O líquido rumor dos carros quando passam,
Despertam-me os sentidos ávidos de ter,
As belas iguarias do amor que ultrapassam
Mil obras de artistas que choram sem sofrer.
Meu cérebro, que autêntica máquina de costura,
Unindo velhos panos rotos do passado,
E a solidão nocturna afecta-me a postura
Na colmeia do fel, bebo o licor amargo.
Que triste sina a minha, ser soturno e triste,
Soubesse o mundo inteiro como me reanimo,
Oiço meu coração bater, nunca desiste
Hoje estou incapaz de igualá-lo no ritmo…

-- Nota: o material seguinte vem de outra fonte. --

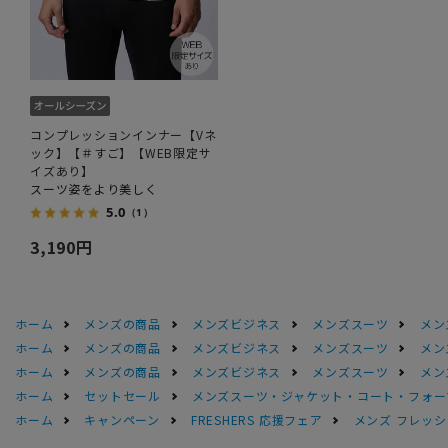
コンプレッションインナー【Vネ
ック】【＃すご】【WEB限定サ
イズあり】
スーツ姿をより美しく
5.0
（1）
3,190円
ホーム
メンズの商品
メンズビジネス
メンズスーツ
メン
ホーム
メンズの商品
メンズビジネス
メンズスーツ
メン
ホーム
メンズの商品
メンズビジネス
メンズスーツ
メン
ホーム
セットセール
メンズスーツ・ジャケット・コート・フォーマル
ホーム
キャンペーン
FRESHERS 応援フェア
メンズ フレッシ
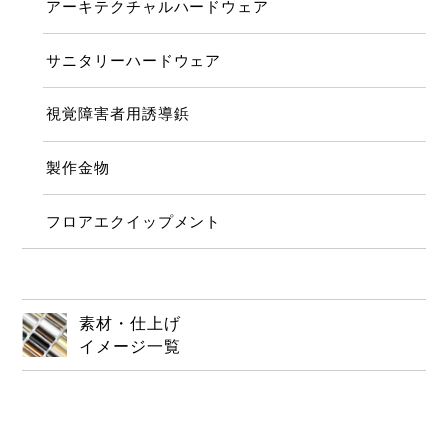
アーキテクチャルハードウェア
サニタリーハードウェア
視覚障害者用誘導鋲
製作金物
フロアエクイップメント
素材・仕上げ
イメージ一覧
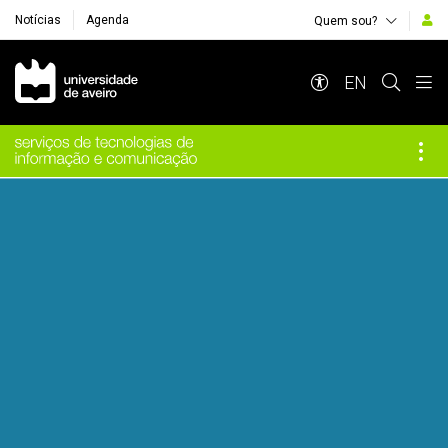
Notícias
Agenda
Quem sou?
Navegação Principal
EN
Destaques Institucionais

Se a caminhada é longa e torna a noite eterna
E vou pedir socorro às velhas fotografias,
Se na dorida insónia a solidão me interna
No esférico asilo, não haverá poesias.
Trémulas, as mãos arrastam-se no instante,
Falta-me a coragem expor o meu torpor
caminho nas ruínas do império degradante
à sombra de ciprestes esguios ao calor
Meu corpo mais parece goma de borracha,
Sinto-o reagir mais sóbrio à solidão,
Parece um velho oleiro que ao tempo se agacha
E assume no infortúnio pura desilusão.
Folheio a meio da noite, o meu Cesário amigo,
O poeta que parecia técnico de imagem
Repórter numa guerra, repórter do perigo,
que extraia beleza da lúgubre paisagem.
Mas não; como ele, eu hoje sinto-me frenético
Falta-me paciência, os olhos para ler,
Meu rosto semelhante ao dum velho esquelético
Sonha até ser impossível na Morte viver.
Vou à janela, o céu estrelado aborrece-me,
Como um casal ao longe acende a discussão,
Comove-me este homem que à mulher fenece
Por atiçar-lhe o lume à sua Solidão.